EWAS Analysis in MVP

Author

Brendon Chau

Published

December 2, 2024

1 Million Veteran Program

Current data release:
- 539,020 Individuals
  - 28,709 (~64%) with whole genome sequencing
  - 45,460 individuals with methylation data
- Among these, ~40% are T2D.

2 Problem Setting

Assume we have \(N\) subjects, \(d\) covariates (including the intercept), and \(M\) CpG sites or probes. EWAS requires repeatedly estimating the model:

\[ \boldsymbol{\beta}_j \sim \mathbf{x}\alpha_j + \mathbf{Z}\boldsymbol{\gamma}_j + \boldsymbol{\epsilon}_j \]

where \(\epsilon_{ij} \sim \mathrm{N}(0, \sigma_j^2)\) for \(j = 1, \dots, M\). The regression coefficients \(\alpha_j\) are the parameters of interest, and parameters \(\boldsymbol{\gamma}_j\) are nuisance parameters. Concatenating the \(M\) regression models together, we have:

\[ \boldsymbol{B} \sim \mathbf{x}\boldsymbol{\alpha}^\top + \mathbf{Z} \boldsymbol{\Gamma} + \mathbf{E} \]

Let \(\boldsymbol{\Theta} = [\boldsymbol{\alpha} : \boldsymbol{\Gamma}^\top]^\top\) and \(\mathbf{W} = [\mathbf{x} : \mathbf{Z}]\). The least squares estimates are straightforward: \[ \widehat{\boldsymbol{\Theta}} = \left(\mathbf{W}^\top \mathbf{W}\right)^{-1} \mathbf{W}^\top \boldsymbol{B} \]

and \(\widehat{\sigma}_j^2 = \frac{1}{n-d}\sum_{i=1}^N b_{ij} - \mathbf{w}_i^\top \widehat{\boldsymbol{\theta}}\).

In the case of MVP, we have roughly \(M \approx 750,000\) and \(N \approx 45,000\), which would require over 250 Gb of memory to store all at once.

3 Methylation Data in MVP

In MVP, \(\boldsymbol{\beta}_1, \dots, \boldsymbol{\beta}_M\) have been stored in the HDF5 file format, which stores each chromosome as a separate table. Suppose we have an arbitrary chromosome \(\mathbf{B}^k\).

\[ \mathbf{B}^k = \begin{bmatrix} \mathbf{B}_{1,1}^k & \cdots & \mathbf{B}_{1, m_k}^k\\ \vdots & \ddots & \vdots\\ \mathbf{B}_{n_k,1}^k &\cdots &\mathbf{B}_{n_k, m_k}^k \end{bmatrix} \]
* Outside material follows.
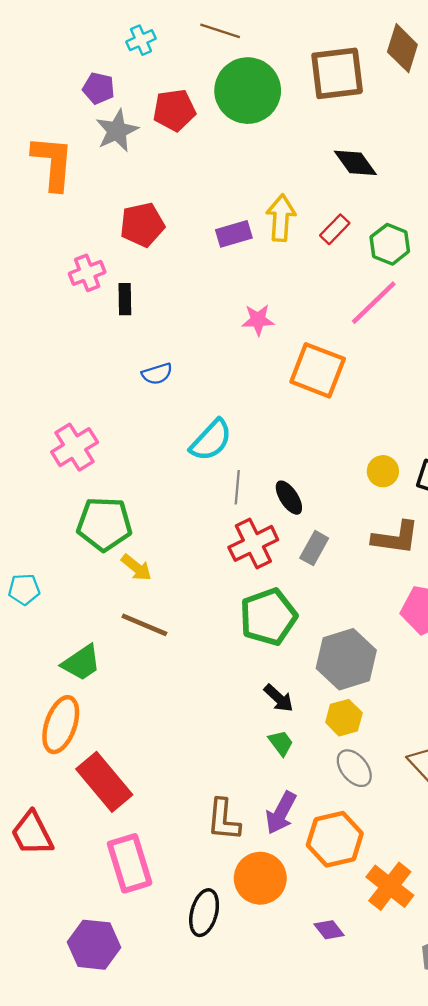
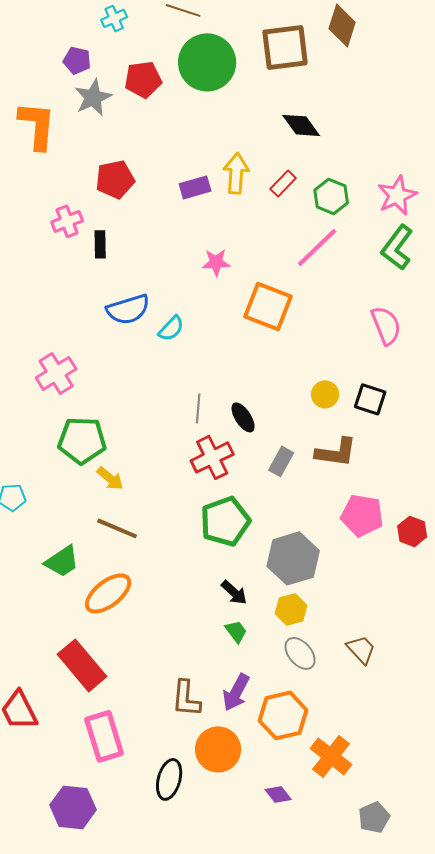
blue semicircle: (157, 374) -> (128, 309), size x1.6
cyan semicircle: (211, 440) -> (171, 328), moved, size x0.7
gray rectangle: (314, 548) -> (281, 461), moved
orange ellipse: (61, 725) -> (108, 593), moved, turned 33

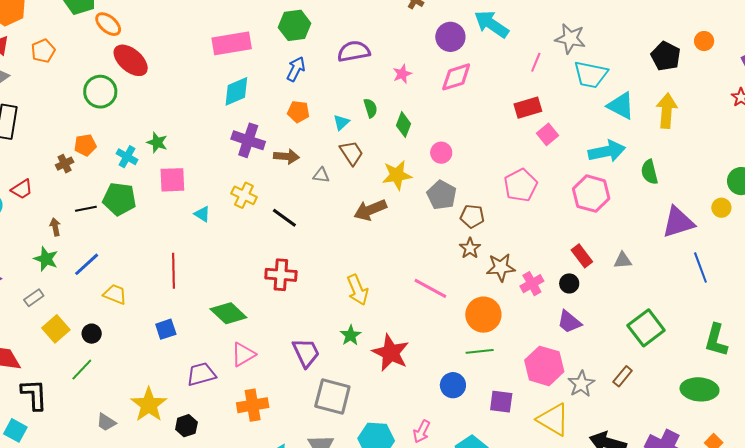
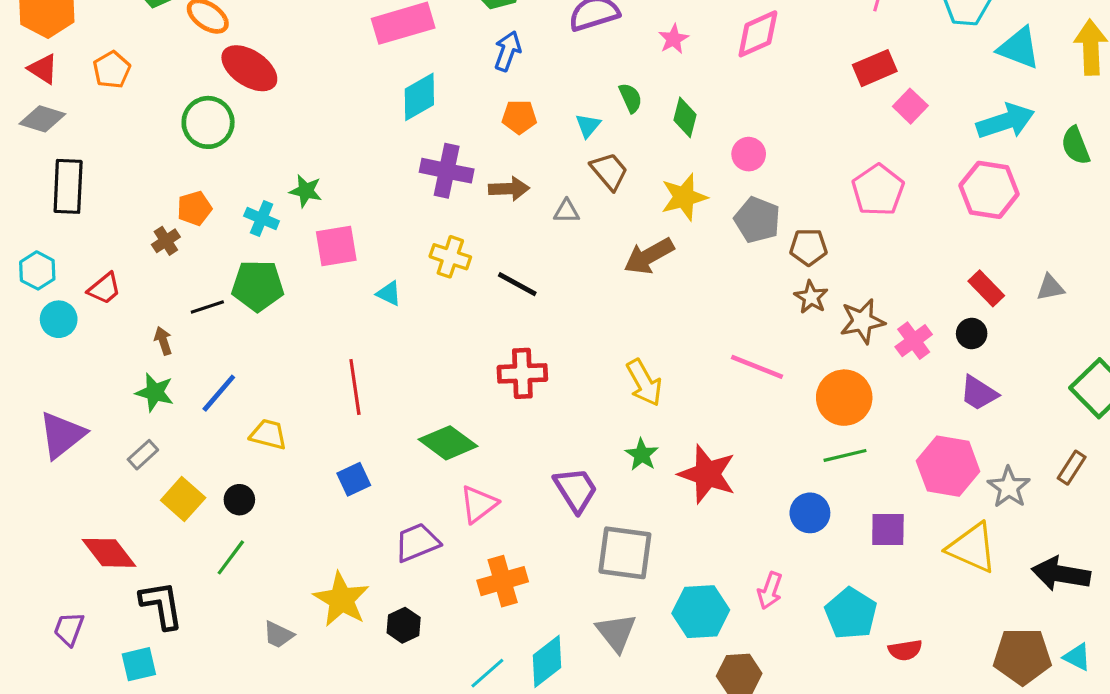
cyan square: (15, 430) -> (139, 664), turned -35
The chromosome with the largest amount of data, chromosome 1, is stored in 8 chunks, where the largest chunks are square matrices roughly 4 Gb in size (\(n_1 = 4,\, m_1 = 2\)).
The HDF5 file format stores each submatrix \(\mathbf{B}_{i, j}^k\) as a contiguous chunk in storage,
Access to any data stored within a particular chunk requires decompressing the entire chunk.
- Generally, decompression is a very slow operation, if possible, we would like to never decompress any chunk more than once.

4 Sufficient Statistics

Fortunately, the problem structure of EWAS almost lets us do this exactly, the regression coefficients estimates \(\widehat{\boldsymbol{\Theta}}\) only require:

The Gram matrix \(\mathbf{X}^\top \mathbf{X}\)
The \(d\) by \(M_k\) matrix product \(\mathbf{X}^\top \mathbf{B}^k\)
- \(d << N\) so we have no problems allocating the full array in-memory

Taking a closer look, we can represent \(\mathbf{X}^\top \mathbf{B}^k\) as summation,

\[ \mathbf{X}^\top \mathbf{B}^k = \begin{bmatrix} \sum_{i=1}^{n_k} \mathbf{X}_i^\top \mathbf{B}_{i, 1}^k & \cdots & \sum_{i=1}^{n_k} \mathbf{X}_i^\top \mathbf{B}_{i, n_k}^k \end{bmatrix} \]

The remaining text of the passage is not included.